An oil shock may be lurking around the corner as the price bust has hammered investment in future supply, according to the International Energy Agency.
“Historic” investment cuts taking place now increase the possibility of oil-security surprises in the “not-too-distant” future, Neil Atkinson, head of the IEA’s Oil Industry and Markets Division, said in Singapore on Wednesday. About US$300 billion is needed to sustain the current level of production, and nations including the U.S., Canada, Brazil, and Mexico are facing difficulty in keeping up investments, he said.
“We need a lot of investments just to stand still,” Atkinson said at the launch event of SIEW 2016. “There’s danger as we are reaching a point where we are barely investing upstream. If investment doesn’t resume in 2017 and 2018, we can see a spike in oil prices as oil supply can’t meet demand.”
Companies from ConocoPhillips to Chevron Corp. and BP Plc have cancelled more than US$100 billion in investments, laid off tens of thousands of workers, slashed dividends and sold assets as oil sank below US$30 a barrel to a 12-year low. With crude rebounding since mid-February to near US$41, Atkinson said the worst may be over for prices as they have a floor “for the time being.” The Organization of Petroleum Exporting Countries and other producers including Russia plan to meet in Doha next month to discuss limiting output to reduce a global oversupply.
“The meeting may or may not take place,” said Atkinson. It’s seen as a gesture to show that there is stability and the impact it will have on actual supply structure will be “none whatsoever,” said Atkinson, who expects oil prices to average US$35 to US$40 a barrel this year.
West Texas Intermediate oil for May delivery lost as much as 58 cents US to US$40.87 a barrel on the New York Mercantile Exchange and was at US$41.01 at 6:36 p.m. Singapore time. Prices, which have declined for two years, may have passed their lowest point as shrinking supplies outside OPEC and disruptions inside the group erode the global surplus, the IEA said in its monthly market report on March 11.
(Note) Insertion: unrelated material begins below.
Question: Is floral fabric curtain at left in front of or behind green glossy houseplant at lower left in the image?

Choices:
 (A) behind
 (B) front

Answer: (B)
“You need to invest large sums of money just to maintain existing production and if you want to grow production to meet the demand growth that we’re expecting, that money has to come from somewhere and we’re seeing big cuts,” Atkinson said in a separate interview at the event. The IEA was founded after the oil crisis of 1973-1974, initially to help countries co-ordinate a collective response to major disruptions in the supply of crude, according to its website.
U.S. crude stockpiles are at 523.2 million barrels, the highest level since 1930, according to data from the Energy Information Administration. Supply and demand will move closer to balance in the second half of this year, according to Atkinson.
The oil market will be balanced in 2017 and stockpiles will fall from 2018 to 2021, Atkinson said. Global demand will grow 1.2 per cent a year in the five years to 2021, compared with 1.7 per cent annual growth in 2009 to 2015, he said.
There will be “barely any supply to meet demand” if investments don’t resume in the next one or two years, said Atkinson. Apart from Saudi Arabia and one or two other Gulf state nations, there is little spare capacity around the world, he said.
The risk of supply outages such as those in Nigeria and Iraq are “episodic” events due to political instability, something that may also affect other countries around the world as a result of low oil prices, according to Atkinson. Further ahead, Venezuela’s economic problems may lead to social and political unrest and the potential for supply disruptions in Libya remains a risk, he said.